For Disney and WBD, having a unified distribution asset can't hurt leverage. 

"In short, we do not expect an immediate impact on sports rights in the current iteration of this JV because ESPN, Fox and WBD are all expected to continue to independently bid on their own rights,” MoffettNathanson said in its Tuesday-evening letter. “However, especially given the nature of long-term sports rights, we must consider what this new sports JV could evolve into that could change the shape and leverage of future sports rights negotiations.”

(Image credit: MoffettNathanson)

League Partners Would Rather Be Streaming

About the only major sports league that the new JV doesn't control is NFL football, which has a far more diversified distribution portfolio, extending out to non-JV entities including Comcast, Paramount and Amazon. 

The NFL has voiced its contentment for the results it has received through its $1 billion distribution pact with Amazon Prime Video for Thursday Night Football, a platform that delivers the league its youngest TV audience by far. 

The NFL has simultaneously stated its pleasure with distribution of NFL Sunday Ticket on YouTube TV

Clearly, the NFL wants to stream. And its a good bet the NBA, as well as the JV's other league partners, also want to. 

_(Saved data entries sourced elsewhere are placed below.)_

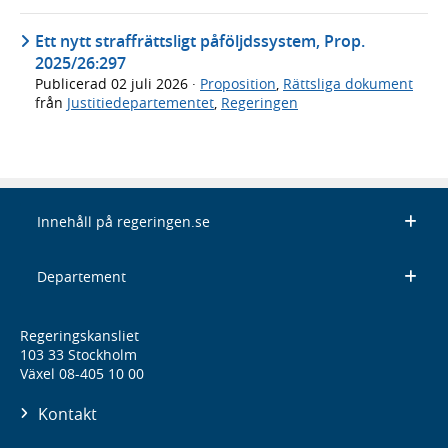
Ett nytt straffrättsligt påföljdssystem, Prop.
2025/26:297
Publicerad
02 juli 2026
·
Proposition
,
Rättsliga dokument
från
Justitiedepartementet
,
Regeringen
Innehåll på regeringen.se
Departement
Regeringskansliet
103 33 Stockholm
Växel 08-405 10 00
Kontakt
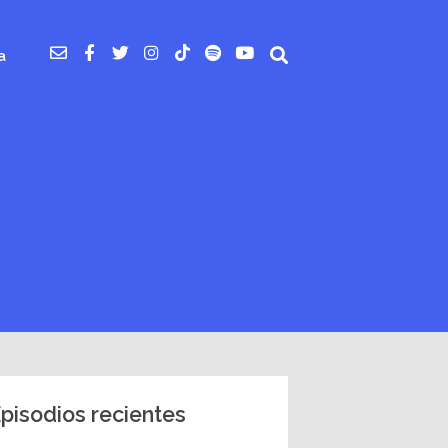
a
pisodios recientes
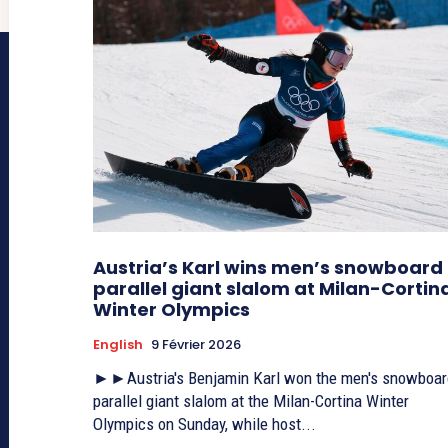
Austria’s Karl wins men’s snowboard
parallel giant slalom at Milan-Cortin
Winter Olympics
English
9 Février 2026
►►Austria's Benjamin Karl won the men's snowboar
parallel giant slalom at the Milan-Cortina Winter
Olympics on Sunday, while host...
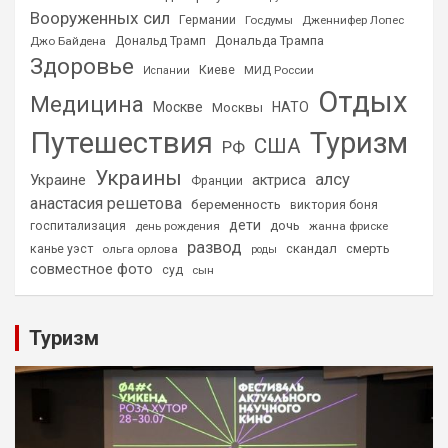
Вооруженных сил
Германии
Госдумы
Дженнифер Лопес
Дональда Трампа
Джо Байдена
Дональд Трамп
Здоровье
Киеве
МИД России
Испании
Отдых
Медицина
Москве
НАТО
Москвы
Путешествия
Туризм
США
РФ
Украины
алсу
Украине
актриса
Франции
анастасия решетова
беременность
виктория боня
дети
дочь
госпитализация
день рождения
жанна фриске
развод
скандал
смерть
канье уэст
ольга орлова
роды
совместное фото
суд
сын
Туризм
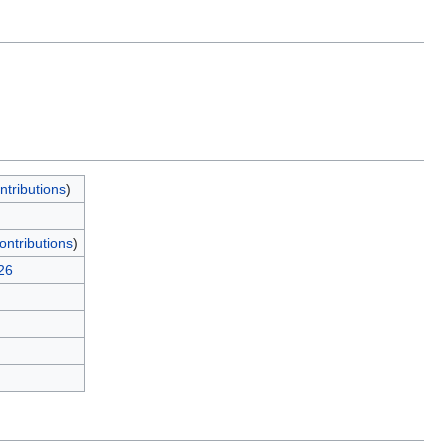
ntributions
)
ontributions
)
26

YouTube TV and Google Are Pulling Away

On Tuesday morning, hours before the big JV announcement, YouTube CEO Neal Mohan told the world that his company’s seven-year-old virtual MVPD, YouTube TV, has amassed more than 8 million subscribers

That’s up from YouTube's last disclosure of 5 million customers made just about 18 months ago. 

As all (or most) of the aforementioned Disney, WBD and Fox sports networks are distributed by YouTube TV, that's not terrible news for those companies. 

As MoffettNathanson noted in this Thursday-morning graphic, YouTube TV's rapid growth is keeping the rate of linear pay TV's cratering kind of flat:

(Image credit: MoffettNathanson)

Another way to look at it: Comcast lost more than 2 million subscribers in 2023, while Charter bled more than 1 million. So someday soon — not this year, but within the decade — Google will be the biggest seller of linear pay TV bundles … that is, if not for a “re-bundling.”